Problem description: Look for "- / 105.88㎡ / 3LDK /新築" in the records below, then copy that line and every line after it, exactly and with nothing added.

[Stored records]
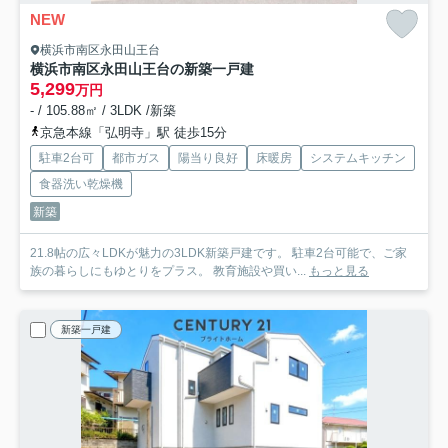
NEW
横浜市南区永田山王台
横浜市南区永田山王台の新築一戸建
5,299
万円
- / 105.88㎡ / 3LDK /新築
京急本線「弘明寺」駅 徒歩15分
駐車2台可
都市ガス
陽当り良好
床暖房
システムキッチン
食器洗い乾燥機
新築
21.8帖の広々LDKが魅力の3LDK新築戸建です。 駐車2台可能で、ご家
族の暮らしにもゆとりをプラス。 教育施設や買い...
もっと見る
新築一戸建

Problem solution:
- / 105.88㎡ / 3LDK /新築
京急本線「弘明寺」駅 徒歩15分
駐車2台可
都市ガス
陽当り良好
床暖房
システムキッチン
食器洗い乾燥機
新築
21.8帖の広々LDKが魅力の3LDK新築戸建です。 駐車2台可能で、ご家
族の暮らしにもゆとりをプラス。 教育施設や買い...
もっと見る
新築一戸建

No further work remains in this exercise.